This morning we arrived on site and were met with the news that Katie had passed away overnight. Cliff had popped in this morning to check on her and found her body in the nest box. It’s sad because she had no apparent illness, just seemed a little quieter the last three days. She was an ex-commerical chicken who we rescued through a charity which rehomes thousands of chickens from farms every year. Despite laying very few eggs, she enjoyed a happy 9 month retirement in the fresh air and spoilt with all the treats we give our girls. Katie would always be between my feet assessing whatever I was doing whether I wanted to be judged or not. Our other two rescue hens, Georgie and Hattie continue strong and I hope we can keep them going for a long time.
The main coop definitely seemed quite empty with Dolly in her isolation coop and Katie missing. Most of the girls were busy enjoying the sunshine or rolling in a freshly dug hole.
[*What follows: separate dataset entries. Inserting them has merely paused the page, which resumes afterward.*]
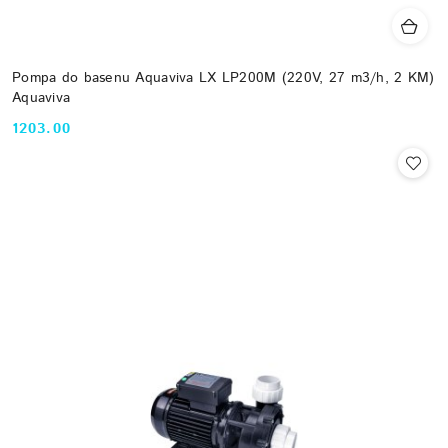
Pompa do basenu Aquaviva LX LP200M (220V, 27 m3/h, 2 KM)
Aquaviva
1203.00
Cena:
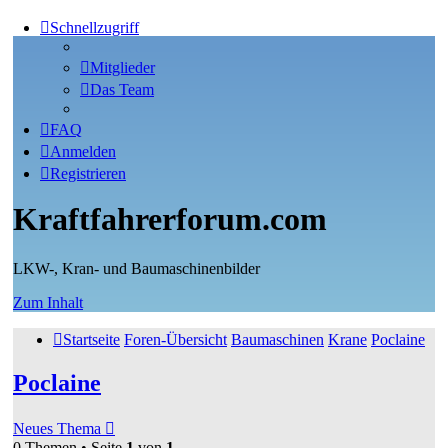
Schnellzugriff
Mitglieder
Das Team
FAQ
Anmelden
Registrieren
Kraftfahrerforum.com
LKW-, Kran- und Baumaschinenbilder
Zum Inhalt
Startseite
Foren-Übersicht
Baumaschinen
Krane
Poclaine
Poclaine
Neues Thema
0 Themen • Seite
1
von
1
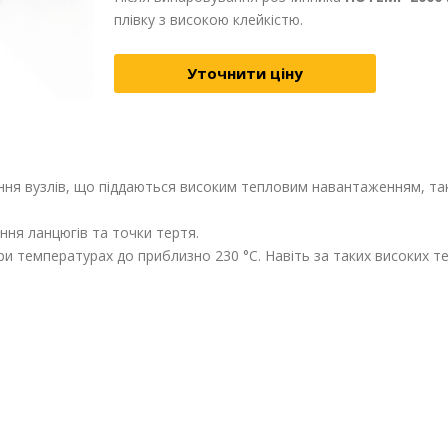
плівку з високою клейкістю.
Уточнити ціну
я вузлів, що піддаються високим тепловим навантаженням, таких
ння ланцюгів та точки тертя.
 температурах до приблизно 230 °C. Навіть за таких високих т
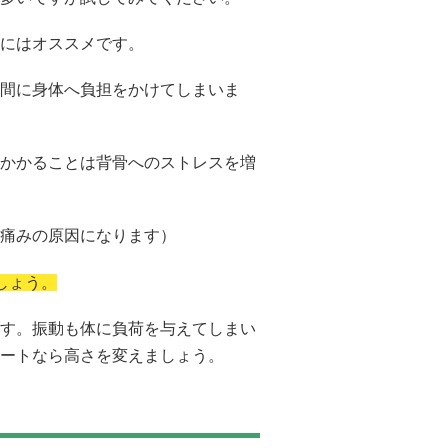
にはオススメです。
間に身体へ負担をかけてしまいま
かかることは背骨へのストレスを増
痛みの原因になります）
しょう。
す。振動も体に負荷を与えてしまい
ートなら高さを変えましょう。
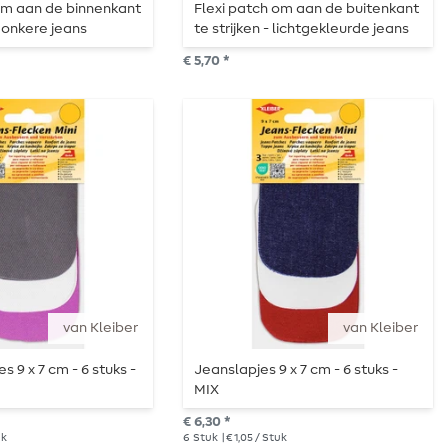
om aan de binnenkant
Flexi patch om aan de buitenkant
 donkere jeans
te strijken - lichtgekleurde jeans
€ 5,70 *
van Kleiber
van Kleiber
 9 x 7 cm - 6 stuks -
Jeanslapjes 9 x 7 cm - 6 stuks -
MIX
€ 6,30 *
uk
6
Stuk
| € 1,05 / Stuk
I tried to collect the eggs only to find Pop and Polly sitting inside looking like they were about to lay. I left them to it and cleaned out the nest box while my husband sorted out fresh water for them.
I then moved on to check Leia and Rey. I opened up the nest box to find two eggs (good girls!) and put their food bowl outside now that the weather is nice again. My husband disappeared off to clean out and refill their water feeder and I hand fed Leia and Rey some of their favourite treats, sunflower seeds. I left them scratching and enjoying the sunshine.
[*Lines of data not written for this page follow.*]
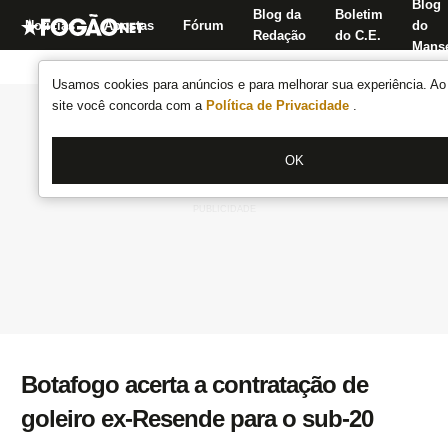
Blog
Blog da
Boletim
Notícias
Apostas
Fórum
do
Redação
do C.E.
Manse
Usamos cookies para anúncios e para melhorar sua experiência. Ao 
site você concorda com a
Política de Privacidade
.
OK
Botafogo acerta a contratação de
goleiro ex-Resende para o sub-20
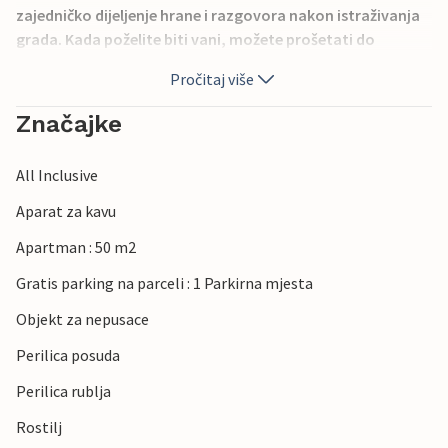
zajedničko dijeljenje hrane i razgovora nakon istraživanja
grada. Kada poželite biti vani, možete prošetati do
pješčane plaže, razgledavati lokalne trgovine i uživati u
Pročitaj više
francuskim obalnim restoranima. Njezin izvrstan položaj u
ovom obalnom gradiću omogućuje vam da uravnotežite
Značajke
vrijeme provedeno u zatvorenom s satima provedenima uz
more.
All Inclusive
Aparat za kavu
Apartman : 50 m2
Gratis parking na parceli : 1 Parkirna mjesta
Objekt za nepusace
Perilica posuda
Perilica rublja
Rostilj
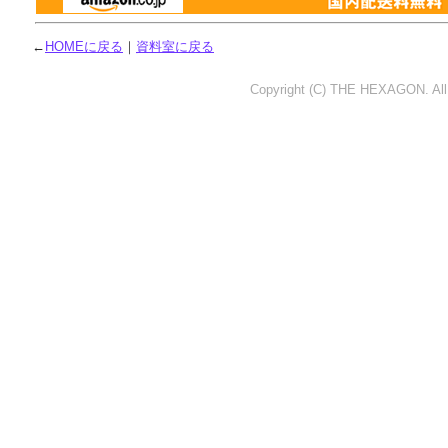
←
HOMEに戻る
｜
資料室に戻る
Copyright (C) THE HEXAGON. All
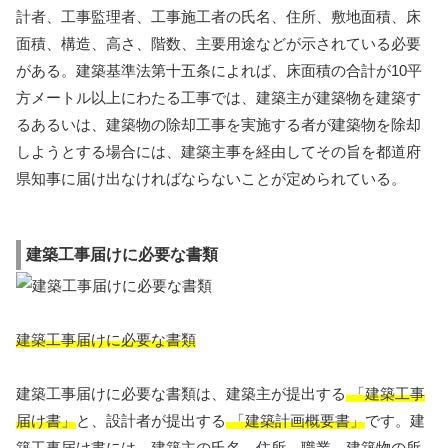
計者、工事監理者、工事施工者の氏名、住所、敷地面積、床
面積、構造、高さ、階数、主要用途などが示されている必要
がある。建築基準法第十五条によれば、床面積の合計が10平
方メートル以上にわたる工事では、建築主が建築物を建築す
るあるいは、建築物の除却工事を実施する者が建築物を除却
しようとする場合には、建築主事を経由してその旨を都道府
県知事に届け出なければならないことが定められている。
建築工事届けに必要な書類
建築工事届けに必要な書類
建築工事届けに必要な書類は、建築主が提出する
「建築工事
届け書」
と、設計者が提出する
「建築計画概要書」
です。建
築工事届け書には、建築主の氏名、住所、職業、建築物の所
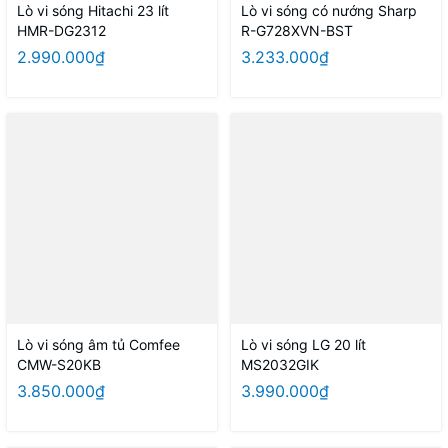
Lò vi sóng Hitachi 23 lít
Lò vi sóng có nướng Sharp
HMR-DG2312
R-G728XVN-BST
2.990.000₫
3.233.000₫
Lò vi sóng âm tủ Comfee
Lò vi sóng LG 20 lít
CMW-S20KB​
MS2032GIK
3.850.000₫
3.990.000₫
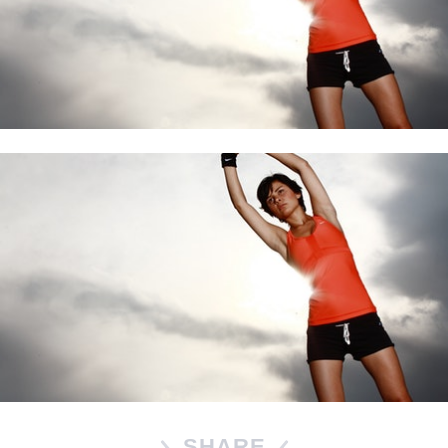
SHARE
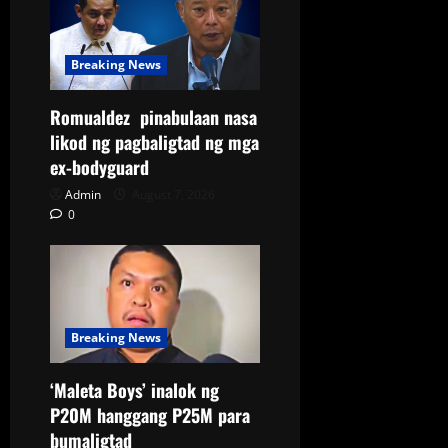
Breaking News
Romualdez pinabulaan nasa
likod ng pagbaligtad ng mga
ex-bodyguard
Admin
August 7, 2026
0
Breaking News
‘Maleta Boys’ inalok ng
P20M hanggang P25M para
bumaligtad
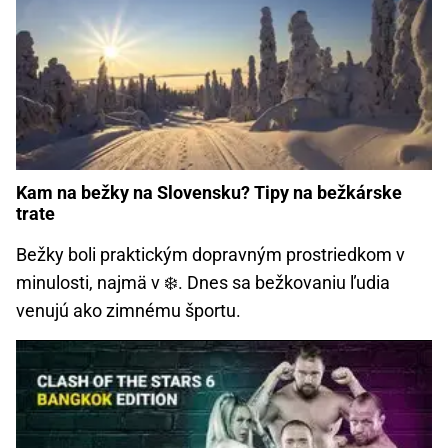
Kam na bežky na Slovensku? Tipy na bežkárske
trate
Bežky boli praktickým dopravným prostriedkom v
minulosti, najmä v ❄️. Dnes sa bežkovaniu ľudia
venujú ako zimnému športu.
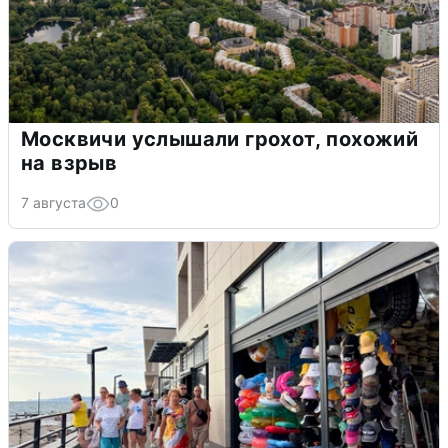
Москвичи услышали грохот, похожий
на взрыв
7 августа
0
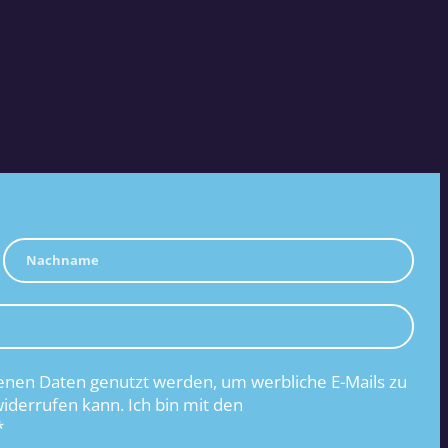
nen Daten genutzt werden, um werbliche E-Mails zu
widerrufen kann. Ich bin mit den
*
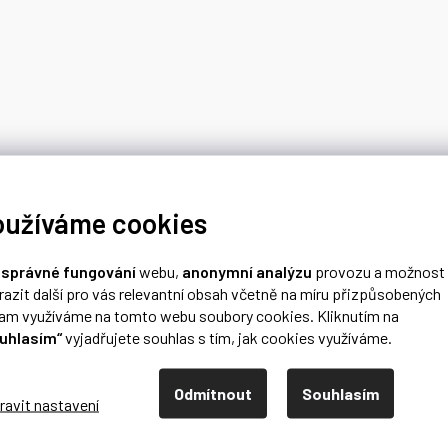
oužíváme cookies
o
správné fungování
webu,
anonymní analýzu
provozu a možnost
razit další pro vás relevantní obsah včetně na míru přizpůsobených
lam využíváme na tomto webu soubory cookies. Kliknutím na
uhlasím“
vyjadřujete souhlas s tím, jak cookies využíváme.
Odmítnout
Souhlasím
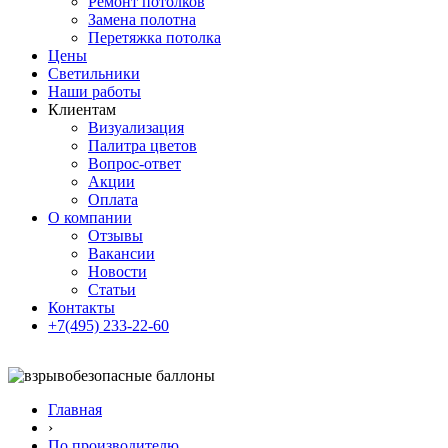
Ремонт потолков
Замена полотна
Перетяжка потолка
Цены
Светильники
Наши работы
Клиентам
Визуализация
Палитра цветов
Вопрос-ответ
Акции
Оплата
О компании
Отзывы
Вакансии
Новости
Статьи
Контакты
+7(495) 233-22-60
Главная
›
По производителю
Dolly seemed a little more with it today and we took her up to the shed to feed her. We let her roam in the shed for a bit while we watched her. I reminded her that under no circumstances was she to make a mess in the shed. She took one look at me, aimed her rear end and proceeded to poo all over the cover of the wormery. Part of me was insulted, the other part, rather impressed. In checking on Dolly these past couple of weeks, the nest box and coop hasn’t had any poo in it due to her liquid diet. However, today’s waste shows she must be managing to eat a little solid food. With my husband holding her, I managed to get quite a lot of gunk out of her beak. Cliff reckons she has broken it, and I have to say I think I agree. It doesn’t feel particularly stable when I am scraping it out. She tolerated the scrape out quite well considering it must be uncomfortable. We let her have a quick rest before syringe feeding her. We managed to get four syringes of egg yolk down her, more than we have in a couple of days and lots of water. After feeding her, we put her back into her coop, placed the remaining egg down in a small pot and left her to chill out.
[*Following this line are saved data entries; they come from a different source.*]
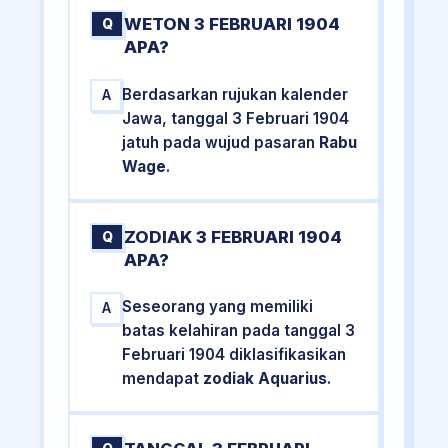
WETON 3 FEBRUARI 1904
Q
APA?
Berdasarkan rujukan kalender
A
Jawa, tanggal 3 Februari 1904
jatuh pada wujud pasaran
Rabu
Wage
.
ZODIAK 3 FEBRUARI 1904
Q
APA?
Seseorang yang memiliki
A
batas kelahiran pada tanggal 3
Februari 1904 diklasifikasikan
mendapat
zodiak Aquarius
.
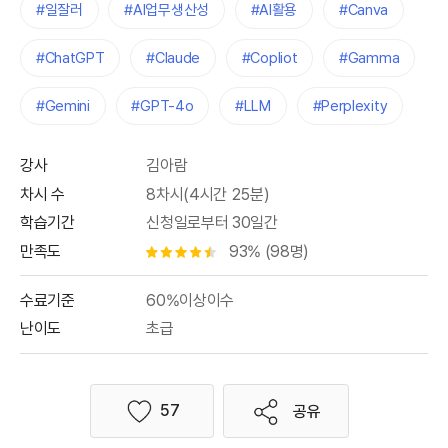
#일잘러
#AI업무생산성
#AI활용
#Canva
#ChatGPT
#Claude
#Copliot
#Gamma
#Gemini
#GPT-4o
#LLM
#Perplexity
강사
김아람
차시 수
8차시(4시간 25분)
학습기간
신청일로부터 30일간
만족도
93% (98명)
별점 4.5개
수료기준
60%이상이수
난이도
초급
57
공유
좋아요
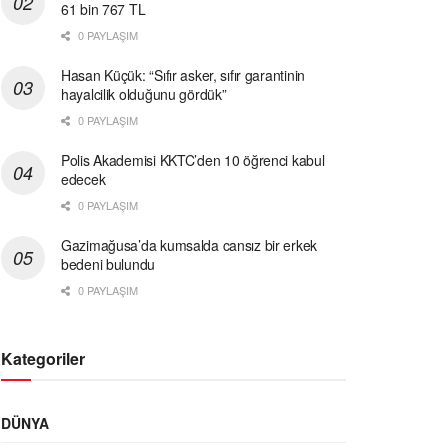
61 bin 767 TL
0 PAYLAŞIM
Hasan Küçük: “Sıfır asker, sıfır garantinin
hayalcilik olduğunu gördük”
0 PAYLAŞIM
Polis Akademisi KKTC’den 10 öğrenci kabul
edecek
0 PAYLAŞIM
Gazimağusa’da kumsalda cansız bir erkek
bedeni bulundu
0 PAYLAŞIM
Kategoriler
DÜNYA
Before we left, I popped into the main coop to check whether there were any eggs. What I found amused me greatly. Pop and Dolly were stubbornly sitting in the nest box exactly where I had left them. I gently prodded Polly and Pop and managed to collect an egg. With the egg roved, I expected them to disappear outside to have a dust bath. Polly absolutely refused to move. This may mean she is broody. I don’t fully trust that she is yet as last time we thought she was she decided she wasn’t after 48 hours. But if she is, it’s an exciting opportunity to hatch some different chicks. She has never brought up chicks despite being a pure breed who supposedly go broody more often than hybrids. If she is actually broody then we will need to order fertile eggs asap!
With the weather forecast good for the next week, we decided tomorrow will be the day to clean out the main coop and dig over the plot. We will bring down lunch to cook in the shed so that we can make a full day of it. Also, we can check if Polly is actually broody. If she is, we will have to work out where to put her considering all our coops are in use!